Lee Jackson has covered Wall Street analysts' equity and debt research and equity strategy daily for 24/7 Wall St. since 2012. His broad and diverse career, which included a stint as the creative services director at the NBC affiliate in Austin, Texas, gives him unique insight into the financial industry and world.

Lee Jackson's journey in the financial industry spans over 30 years, with nearly two decades as an institutional equity salesperson at Bear Stearns, Lehman Brothers, and Morgan Stanley. His career was marked by his presence on the sell side during pivotal Wall Street events, from the dot.com rise and bubble to the Long Term Capital Management debacle, 9/11, and the Great Recession of 2008. This is a testament to his resilience and adaptability in the face of market volatility.
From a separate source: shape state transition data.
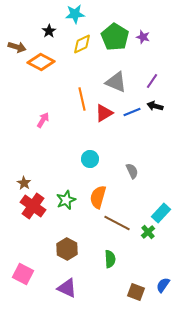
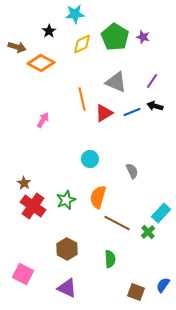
orange diamond: moved 1 px down
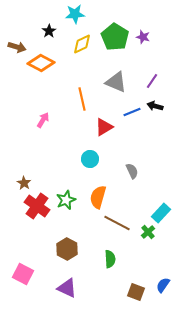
red triangle: moved 14 px down
red cross: moved 4 px right
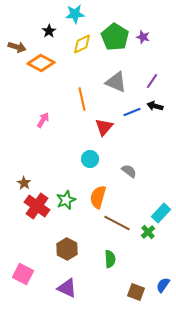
red triangle: rotated 18 degrees counterclockwise
gray semicircle: moved 3 px left; rotated 28 degrees counterclockwise
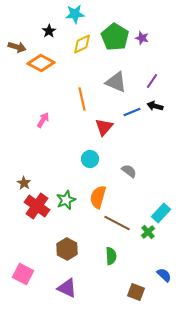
purple star: moved 1 px left, 1 px down
green semicircle: moved 1 px right, 3 px up
blue semicircle: moved 1 px right, 10 px up; rotated 98 degrees clockwise
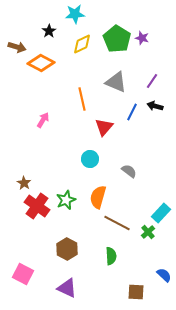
green pentagon: moved 2 px right, 2 px down
blue line: rotated 42 degrees counterclockwise
brown square: rotated 18 degrees counterclockwise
Lee Jackson’s practical financial industry experience, acquired from a career at some of the biggest banks and brokerage firms, is complemented by a lifetime of writing on various platforms. This unique combination allows him to shed light on the intricacies and workings of Wall Street in a way that only someone with deep insider experience and knowledge can. Moreover, his extensive network across Wall Street continues to provide direct access for him and 24/7 Wall St., a privilege few firms enjoy.

Since 2012, Jackson’s work for 24/7 Wall St. has been featured in Barron’s, Yahoo Finance, MarketWatch, Business Insider, TradingView, Real Money, The Street, Seeking Alpha, Benzinga, and other media outlets. He attended the prestigious Cranbrook Schools in Bloomfield Hills, Michigan, and has a degree in broadcasting from the Specs Howard School of Media Arts.